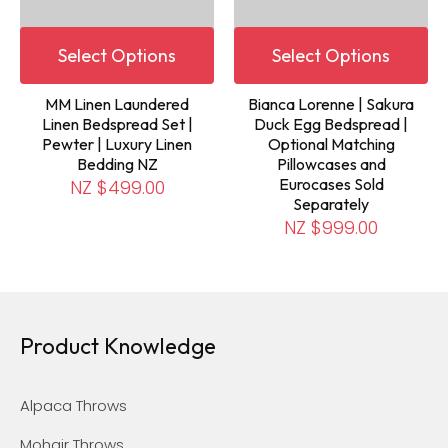
Select Options
Select Options
MM Linen Laundered
Bianca Lorenne | Sakura
Linen Bedspread Set |
Duck Egg Bedspread |
Pewter | Luxury Linen
Optional Matching
Bedding NZ
Pillowcases and
Eurocases Sold
NZ $499.00
Separately
NZ $999.00
Product Knowledge
Alpaca Throws
Mohair Throws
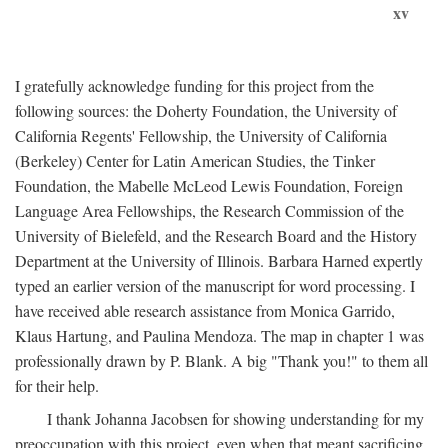
xv
I gratefully acknowledge funding for this project from the
following sources: the Doherty Foundation, the University of
California Regents' Fellowship, the University of California
(Berkeley) Center for Latin American Studies, the Tinker
Foundation, the Mabelle McLeod Lewis Foundation, Foreign
Language Area Fellowships, the Research Commission of the
University of Bielefeld, and the Research Board and the History
Department at the University of Illinois. Barbara Harned expertly
typed an earlier version of the manuscript for word processing. I
have received able research assistance from Monica Garrido,
Klaus Hartung, and Paulina Mendoza. The map in chapter 1 was
professionally drawn by P. Blank. A big "Thank you!" to them all
for their help.
I thank Johanna Jacobsen for showing understanding for my
preoccupation with this project, even when that meant sacrificing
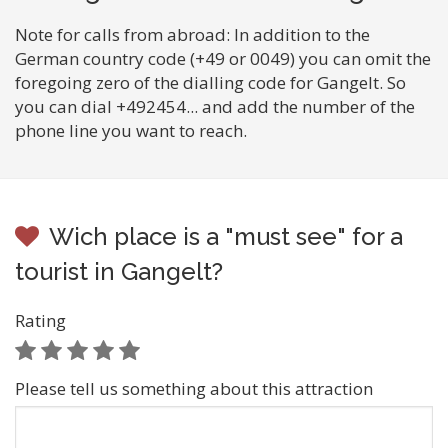
Note for calls from abroad: In addition to the
German country code (+49 or 0049) you can omit the
foregoing zero of the dialling code for Gangelt. So
you can dial +492454... and add the number of the
phone line you want to reach.
Wich place is a "must see" for a
tourist in Gangelt?
Rating
Please tell us something about this attraction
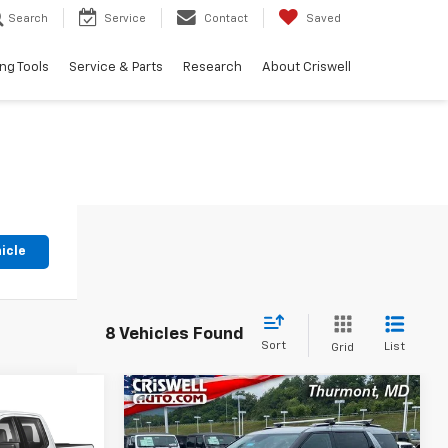
Search
Service
Contact
Saved
ng Tools
Service & Parts
Research
About Criswell
icle
8 Vehicles Found
Sort
List
Grid
Compare Vehicle
Comments
9
$34,836
Used
2023
Kia Carnival
m
SX
EPRICE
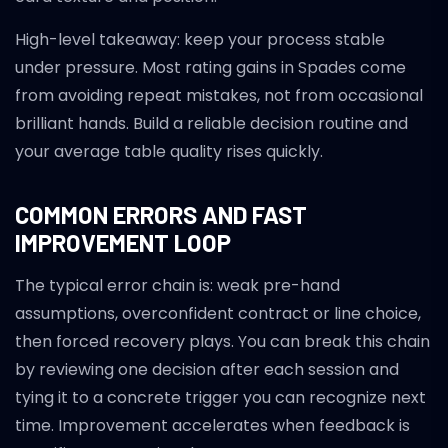
High-level takeaway: keep your process stable
under pressure. Most rating gains in Spades come
from avoiding repeat mistakes, not from occasional
brilliant hands. Build a reliable decision routine and
your average table quality rises quickly.
COMMON ERRORS AND FAST
IMPROVEMENT LOOP
The typical error chain is: weak pre-hand
assumptions, overconfident contract or line choice,
then forced recovery plays. You can break this chain
by reviewing one decision after each session and
tying it to a concrete trigger you can recognize next
time. Improvement accelerates when feedback is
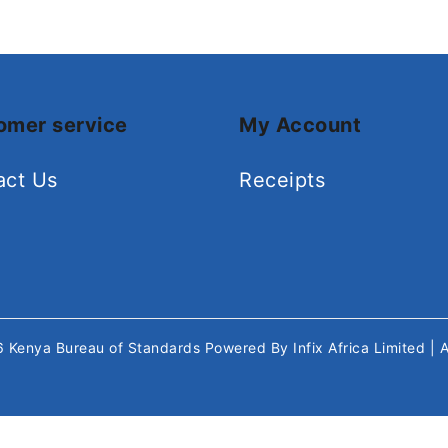
omer service
My Account
act Us
Receipts
26
Kenya Bureau of Standards
Powered By
Infix Africa Limited
| 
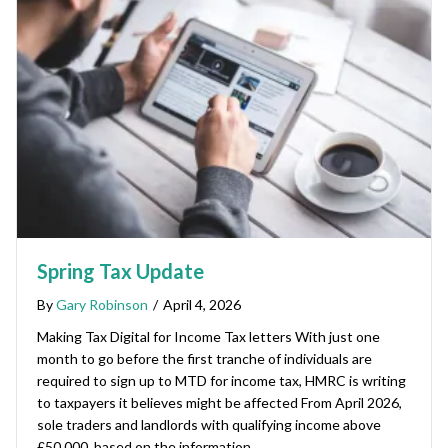
Spring Tax Update
By
Gary Robinson
/
April 4, 2026
Making Tax Digital for Income Tax letters With just one
month to go before the first tranche of individuals are
required to sign up to MTD for income tax, HMRC is writing
to taxpayers it believes might be affected From April 2026,
sole traders and landlords with qualifying income above
£50,000, based on the information…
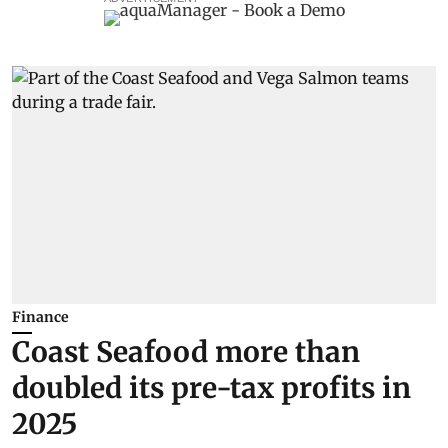
Finance
Coast Seafood more than
doubled its pre-tax profits in
2025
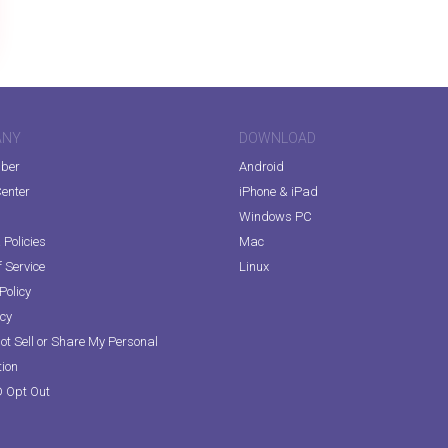
ANY
DOWNLOAD
iber
Android
enter
iPhone & iPad
Windows PC
Policies
Mac
 Service
Linux
Policy
icy
ot Sell or Share My Personal
tion
D Opt Out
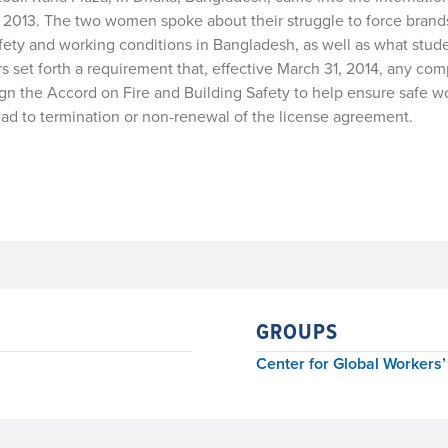
 of 2013. The two women spoke about their struggle to force brands
fety and working conditions in Bangladesh, as well as what stud
s set forth a requirement that, effective March 31, 2014, any co
n the Accord on Fire and Building Safety to help ensure safe w
lead to termination or non-renewal of the license agreement.
GROUPS
Center for Global Workers’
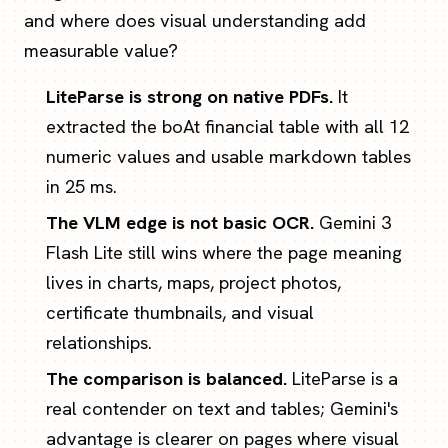
and where does visual understanding add
measurable value?
LiteParse is strong on native PDFs.
It
extracted the boAt financial table with all 12
numeric values and usable markdown tables
in 25 ms.
The VLM edge is not basic OCR.
Gemini 3
Flash Lite still wins where the page meaning
lives in charts, maps, project photos,
certificate thumbnails, and visual
relationships.
The comparison is balanced.
LiteParse is a
real contender on text and tables; Gemini's
advantage is clearer on pages where visual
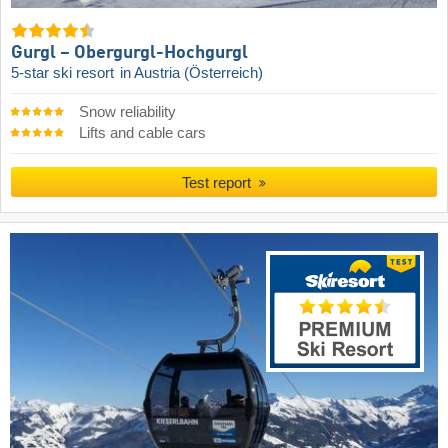
Gurgl – Obergurgl-Hochgurgl
5-star ski resort
in Austria (Österreich)
Snow reliability
Lifts and cable cars
Test report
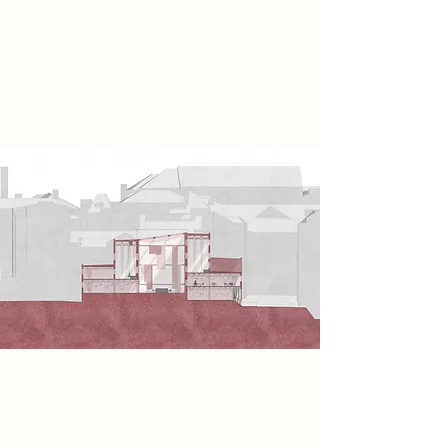
redefining embroidery as an act of
rebellion, using the embroidery
hoop to shape spaces that
reconnect people and communities.
Spatial Concept
Using the existing structure of the
car park for the surrounding space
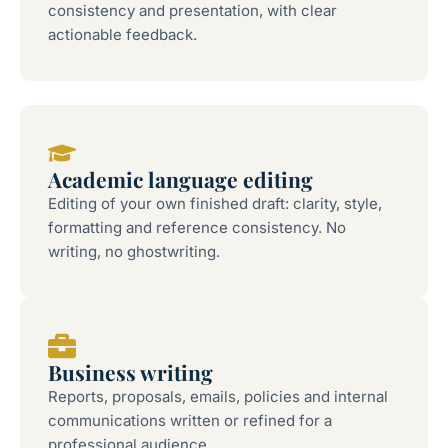
consistency and presentation, with clear
actionable feedback.
Academic language editing
Editing of your own finished draft: clarity, style,
formatting and reference consistency. No
writing, no ghostwriting.
Business writing
Reports, proposals, emails, policies and internal
communications written or refined for a
professional audience.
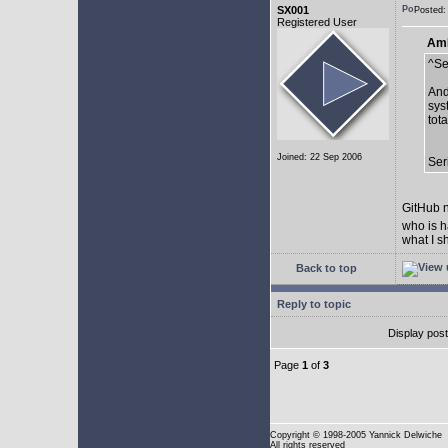
SX001
Posted:
Registered User
AmE
^Se
And
sys
tot
Joined: 22 Sep 2006
Ser
GitHub n
who is h
what I s
Back to top
Reply to topic
Display pos
Page
1
of
3
Copyright
© 1998-2005 Yannick Delwiche
All rights reserved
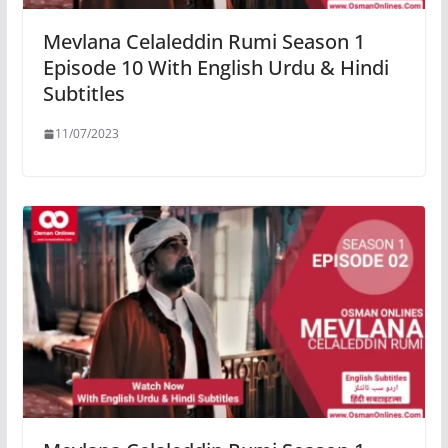
Mevlana Celaleddin Rumi Season 1
Episode 10 With English Urdu & Hindi
Subtitles
11/07/2023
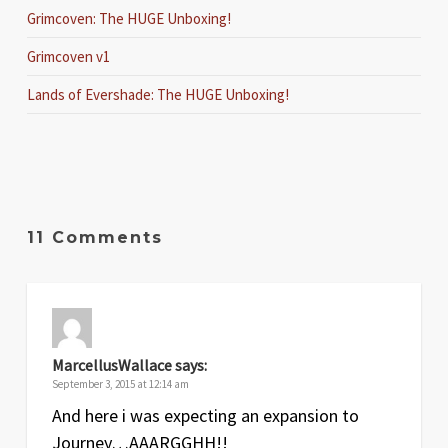
Grimcoven: The HUGE Unboxing!
Grimcoven v1
Lands of Evershade: The HUGE Unboxing!
11 Comments
MarcellusWallace
says:
September 3, 2015 at 12:14 am
And here i was expecting an expansion to
Journey…AAARGGHH!!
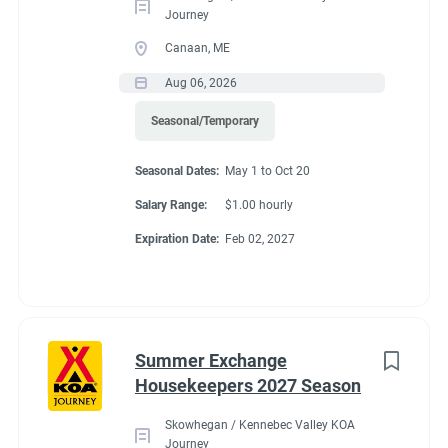
Journey
Canaan, ME
Aug 06, 2026
Seasonal/Temporary
Seasonal Dates:
May 1 to Oct 20
Salary Range:
$1.00 hourly
Expiration Date:
Feb 02, 2027
Summer Exchange
Housekeepers 2027 Season
Skowhegan / Kennebec Valley KOA
Journey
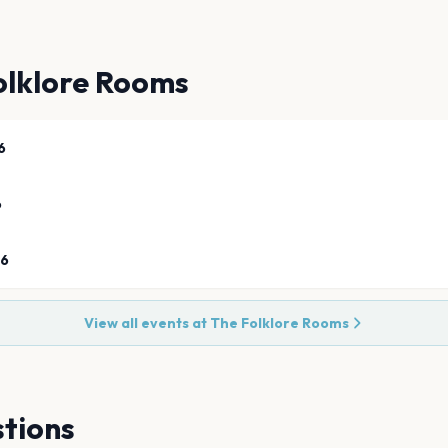
olklore Rooms
6
6
26
View all events at
The Folklore Rooms
tions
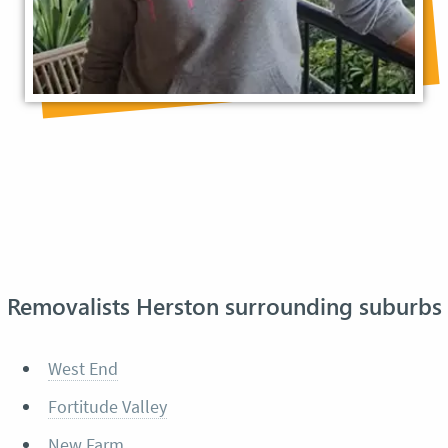
Removalists Herston surrounding suburbs
West End
Fortitude Valley
New Farm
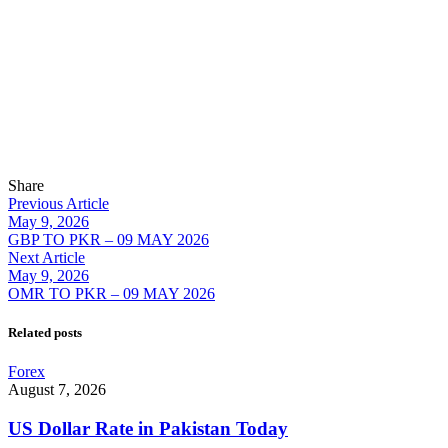
Share
Previous Article
May 9, 2026
GBP TO PKR – 09 MAY 2026
Next Article
May 9, 2026
OMR TO PKR – 09 MAY 2026
Related posts
Forex
August 7, 2026
US Dollar Rate in Pakistan Today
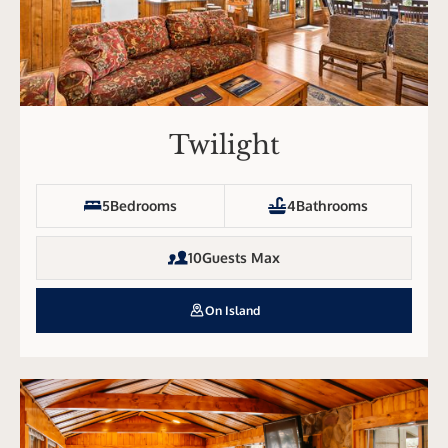
Twilight
5
Bedrooms
4
Bathrooms
10
Guests Max
On Island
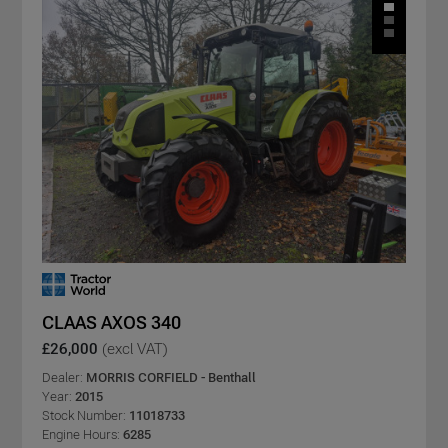
CLAAS AXOS 340
£26,000
(excl VAT)
Dealer:
MORRIS CORFIELD - Benthall
Year:
2015
Stock Number:
11018733
Engine Hours:
6285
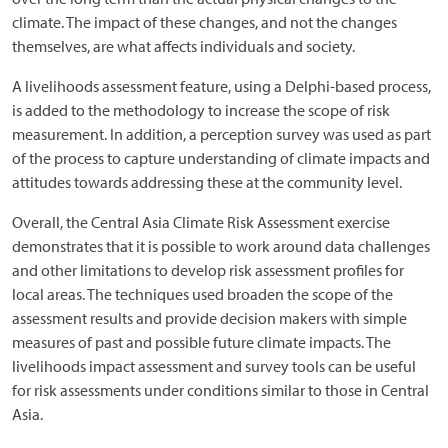
climate. The impact of these changes, and not the changes
themselves, are what affects individuals and society.
A livelihoods assessment feature, using a Delphi-based process,
is added to the methodology to increase the scope of risk
measurement. In addition, a perception survey was used as part
of the process to capture understanding of climate impacts and
attitudes towards addressing these at the community level.
Overall, the Central Asia Climate Risk Assessment exercise
demonstrates that it is possible to work around data challenges
and other limitations to develop risk assessment profiles for
local areas. The techniques used broaden the scope of the
assessment results and provide decision makers with simple
measures of past and possible future climate impacts. The
livelihoods impact assessment and survey tools can be useful
for risk assessments under conditions similar to those in Central
Asia.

== == ==

- _Task goal_
Copy out every line of the listing where the word "code" occurs.

- _Exercise output_
German country code (+49 or 0049) you can omit the
foregoing zero of the dialling code for Gangelt. So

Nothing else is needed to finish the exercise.